Member of Maharashtra Legislative Council
- In office 2008–2014

Personal details
- Born: 3 December 1956 (age 69) Pune, Maharashtra, India
- Party: Indian National Congress
- Occupation: Politician
- Website: http://mohanjoshi.org

= Mohan Joshi (politician) =

Indian politician

Mohan Joshi is an Indian politician from Pune, Maharashtra. He represents the Indian National Congress in various organizational and constitutional capacities, including as head of the Maharashtra Pradesh Congress Committee as state general secretary since 2009. He belongs to the Pune Constituency. He is the president of the Maharashtra branch of Harijan Sevak Sangh.

==Career==
In 1972, Joshi was president of the Pune Youth Congress. In 1987, he was president of the Maharashta Youth Congress.
Under his leadership from 1997 to 2004, the Indian National Congress party won all the elections for the Parliament, the State Assembly, and the Pune Municipal Corporation. He served as the working president of Pune General Workers Union.

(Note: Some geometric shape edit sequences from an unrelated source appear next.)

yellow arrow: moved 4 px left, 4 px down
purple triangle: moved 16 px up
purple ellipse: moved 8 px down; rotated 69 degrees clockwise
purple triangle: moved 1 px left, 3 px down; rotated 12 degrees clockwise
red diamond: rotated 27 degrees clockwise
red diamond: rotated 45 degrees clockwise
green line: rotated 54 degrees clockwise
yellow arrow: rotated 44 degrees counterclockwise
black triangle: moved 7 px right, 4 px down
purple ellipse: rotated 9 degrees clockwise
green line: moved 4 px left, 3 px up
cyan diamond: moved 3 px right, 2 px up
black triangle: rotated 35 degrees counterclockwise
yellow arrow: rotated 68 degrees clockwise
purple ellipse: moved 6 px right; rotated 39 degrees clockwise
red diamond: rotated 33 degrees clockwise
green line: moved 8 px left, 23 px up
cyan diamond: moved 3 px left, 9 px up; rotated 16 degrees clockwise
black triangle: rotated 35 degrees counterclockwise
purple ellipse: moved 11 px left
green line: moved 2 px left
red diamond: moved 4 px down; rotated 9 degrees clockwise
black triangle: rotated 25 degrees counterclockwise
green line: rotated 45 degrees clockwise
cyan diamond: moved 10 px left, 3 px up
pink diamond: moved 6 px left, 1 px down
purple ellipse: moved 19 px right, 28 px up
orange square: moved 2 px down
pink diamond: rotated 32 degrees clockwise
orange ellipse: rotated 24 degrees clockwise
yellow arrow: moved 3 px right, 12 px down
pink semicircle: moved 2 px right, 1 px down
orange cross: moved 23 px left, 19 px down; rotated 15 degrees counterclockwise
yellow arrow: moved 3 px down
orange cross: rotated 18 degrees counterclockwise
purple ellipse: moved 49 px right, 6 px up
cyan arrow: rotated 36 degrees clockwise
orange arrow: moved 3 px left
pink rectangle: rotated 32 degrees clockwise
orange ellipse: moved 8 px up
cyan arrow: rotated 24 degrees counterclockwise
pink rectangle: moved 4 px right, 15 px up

In the 1999 Lok Sabha elections, Joshi was a Congress candidate for the Parliament elections from Pune constituency. Joshi received 212,000 votes and secured the second position. In 2002, in response to the alleged religious chauvinism of the Vishwa Hindu Parishad (VHP), Joshi stormed into a VHP meeting and blackened the face of VHP leader Parvin Togadia.

Joshi served as General Secretary of Maharashtra Pradesh Congress Committee beginning in 2005 and as a member of the Executive Committee of the State Unit beginning in 2009. From 2008 to 2010, he was a member of the Estimate Committee in the Maharashtra Legislative Council.

In 2010, Joshi was nominated as a public representative of Pune University's senate. Joshi was selected as a member of the Commonwealth Parliamentarian Association study-tour of Europe and the UK in 2011. Starting in 2011, he was the chairman of the Assurance Committee in the Maharashtra Legislative Council.

For the 2019 Lok Sabha elections, Joshi was the Congress candidate for Pune constituency. In 2014, Bharatiya Janata Party won the Pune Lok Sabha constituency.

Joshi is president of the Maharashtra branch of Harijan Sevak Sangh.